New technology invades privacy, requires proper consent

Easy system for airlines seems too good to be true

Isabella Kanne

Consent is not being given for JetBlue’s facial recognition and privacy is being invaded.

Airline JetBlue uses facial recognition which passengers can opt-out of this step but even so, they are still in the airline company’s system. Using the data in this system without passengers consent is a complete misstep.

The Department of Homeland Security gives the Customs and Border Protection database access to photos of anyone.

Who has applied for a US passport or visa or anyone who has interacted with Customs and Border Protection in the past according to Travel and Leisure.

JetBlue claims that it has no access to the photos or information used in this process.

Some passengers are worried about the process invading their privacy.

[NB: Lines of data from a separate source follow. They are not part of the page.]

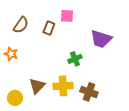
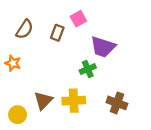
pink square: (67, 16) -> (78, 19), turned -32
purple trapezoid: (101, 39) -> (103, 47), moved
brown cross: (89, 92) -> (117, 103), moved

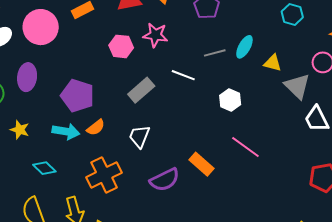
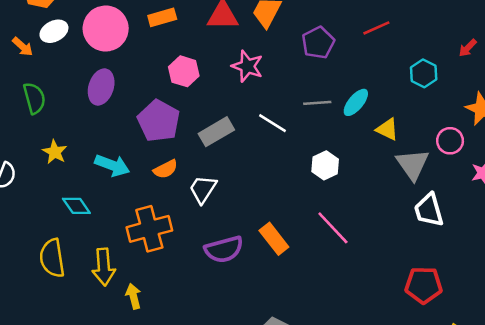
pink hexagon: (121, 46) -> (184, 71), moved
purple ellipse: (27, 77) -> (101, 87), moved
purple pentagon: (77, 96) -> (159, 121), moved
orange semicircle: (96, 127) -> (166, 169), moved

Even if the passenger wanted to opt-out of the facial recognition step, their information would already have been passed on without consent.

In doing so this not only violates privacy, but also creates a break in trust between the company and potential flyers.

Facial recognition is already being used on some cell phones, but that is a more private use of the software.

Although people may speculate phone companies then have access to facial information, many have come out and said your information will never leave your device without your permission, according to Apple’s privacy policies. 

While facial recognition may begin to revolutionize other industries, air travel should stay away from it unless the passengers have given consent to have their information used in that way.